DaveMP and others have posted extensively on Chung Viet (http://chowhound.chow.com/topics/684407); adding more on the other places on Deptford High Street:
• Quan Viet (on a side street next to the pub close to Evelyn Road
)The slices of fish with dill was very good - served in a pan on a portable stove, already sauteed with some dill and julienned green onion. Comes with a plate with sliced chilli, more frilly dill and green onion to add to the pan for table cooking, as well as peanuts, and a salty, savoury, pungent fish sauce base dipping sauce. A great combination of flavours in this dish from Hanoi: the soft herb flavour from dill, the sweetness sharper green onion, all meshing nicely with the peanuts and dipping sauce to enhance the fish. Also served with rice vermicelli.
Banh cuon were soft rice sheets , fairly well textured, slightly chewy, nicely glossed so that they didn't stick to each other, were filled with little bits of minced pork and black fungus (wished for a more substantial filling). Topped with a little bit of crispy shallots (wished there was more) and three slices of cha lua, a steamed pate with a firm snappy bite. Not bad but I like the ones at Cafe East or Leong Kee more.
Cha chien, the fried pork sausage, was good - nice porky flavour, crisp but not oily skin.
The latter 2 were served with julienned lettuce and coriander, but no obvious sign of the other vietnamese herbs (e.g. shiso).
Sweet obliging service; there's an all Vietnamese menu that the offered to help translate. The fish was compelling enough to make me think that this place warrant further exploration, especially the untranslated menu.
• Westlake aka Ho Tay Quan
Pleasant cha gio (spring rolls) with a good blistery reddish prawn flavoured skin, and filled with savoury bits of minced pork, mung bean vermicelli, black fungus etc. But Chung Viet's version is really better by virtue of being more generous with the pork filling, and by including julienned Vietnamese shiso in their chopped lettuce/coriander to enhance the meaty flavours.
Little rolls of pork in betel leaves were also pleasantly seasoned and given a complex herbal flavour from the betel leaves. Served with rice vermicelli.
Not bad on the whole, but not as good as Chung Viet.
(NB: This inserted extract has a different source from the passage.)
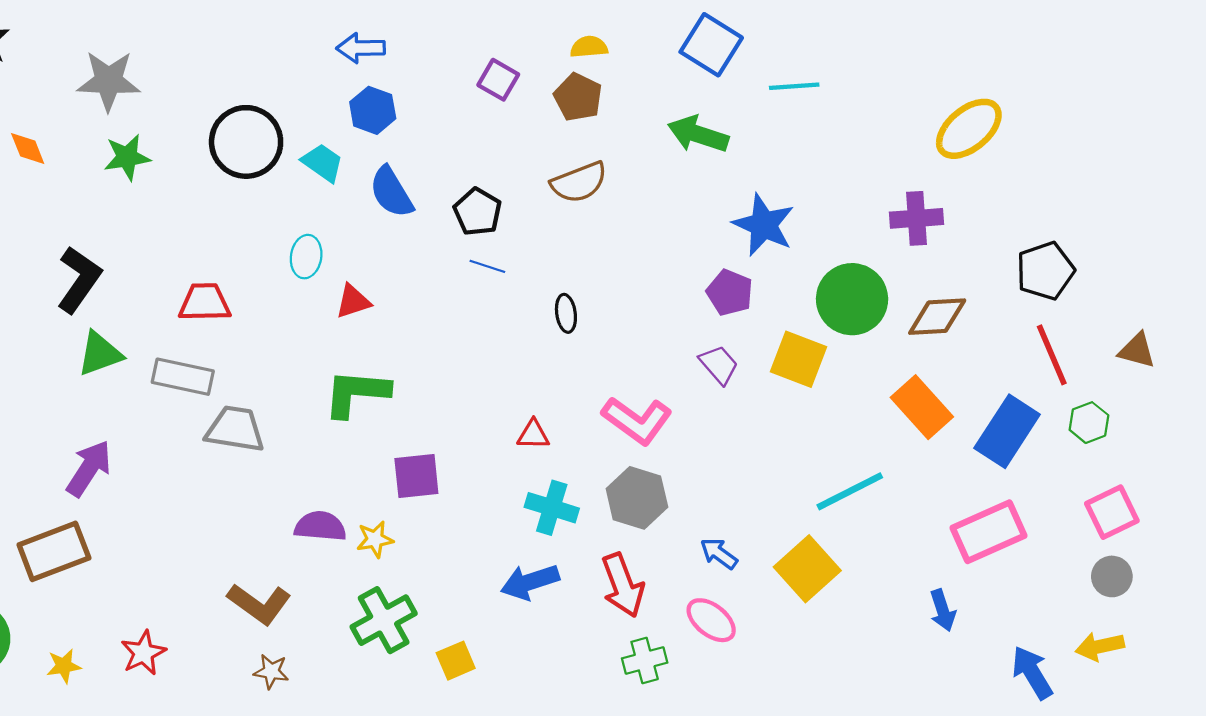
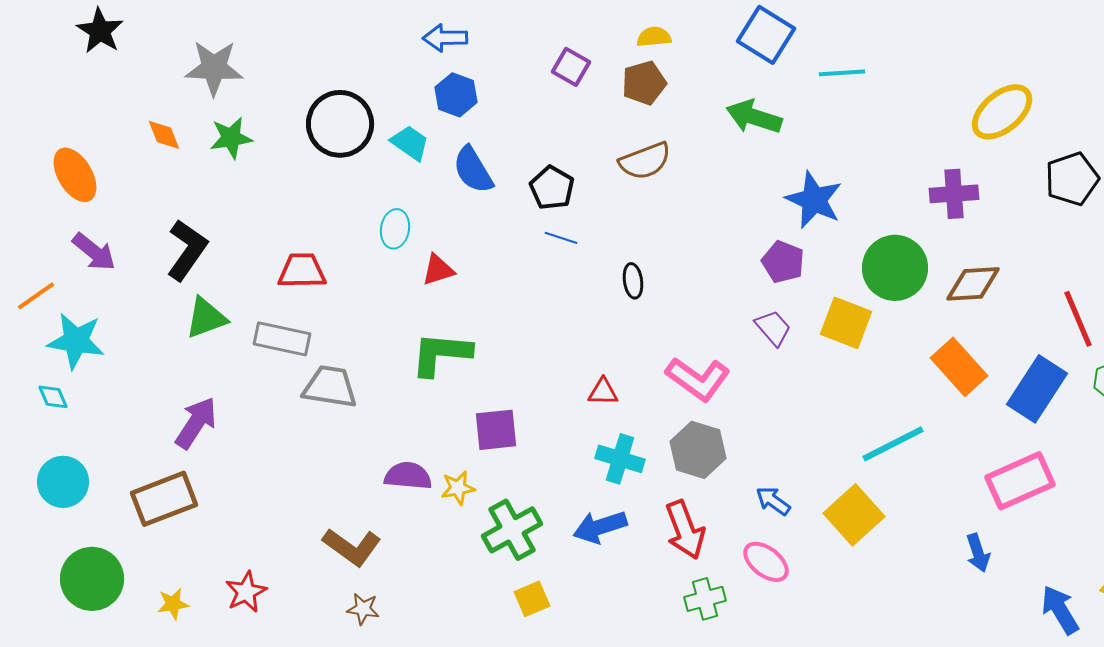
brown pentagon: (578, 97) -> (644, 83), turned 30
orange diamond: (28, 148) -> (164, 135), moved
black pentagon: (1045, 271) -> (1072, 179), moved
green cross: (384, 620) -> (512, 530), moved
They seem to have a friday special of some sort of offal soup.
• Cafe @ Migos
The cha gio/spring rolls here were smaller rolls (but more of them) with the smooth standard cantonese type skin, and a porky filling with a nice pungency probably from fish sauce.
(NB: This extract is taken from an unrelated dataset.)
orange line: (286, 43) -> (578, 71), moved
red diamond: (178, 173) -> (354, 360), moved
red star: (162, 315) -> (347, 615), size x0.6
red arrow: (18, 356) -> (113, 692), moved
It seems to be the only place on the street that serves rice plates including a popular one with grilled pork, pork skin with toasted rice for a sandy texture, fried egg and cucumber, enlivened with splashes of nuoc cham, the sweet dipping sauce. Not bad.
Most of the tables were having various forms of hot pot, and they have special version that require advance orders e.g. a duck one for £60 that should probably serve 3-4. Easy to think that hot pots might be where the action is; definitely worth checking out.
• VIet Rest
The Cha Gio is very similar to Westlake's version, down to the prawn flavoured skins.
Had a soup noodle with a fettucine like wheat noodle, firm and dark olive in colour. A savoury enough soup with eggy bit of crab, as well as pork in betel leaves, and pieces of napa cabbage and mustard green. In the good not great category.
More soupy noodle dishes on their menu, perhaps this is the part worth exploring on their menu.
On the whole I had the impression that these places were a notch up from Kingsland Road in general, although we'll need to draw from a bigger sample. I think these Vietnamese places warrant more exploration as they've been more promising than the ones on Kingsland Road.
To summarise, I probably had my best meal at Chung Viet, but Quan Viet was also very close, and I had ordered different dishes. For further chowhounding, the hot pots at Cafe @ Migos are definitely worth exploring. Will probably start on the African places next.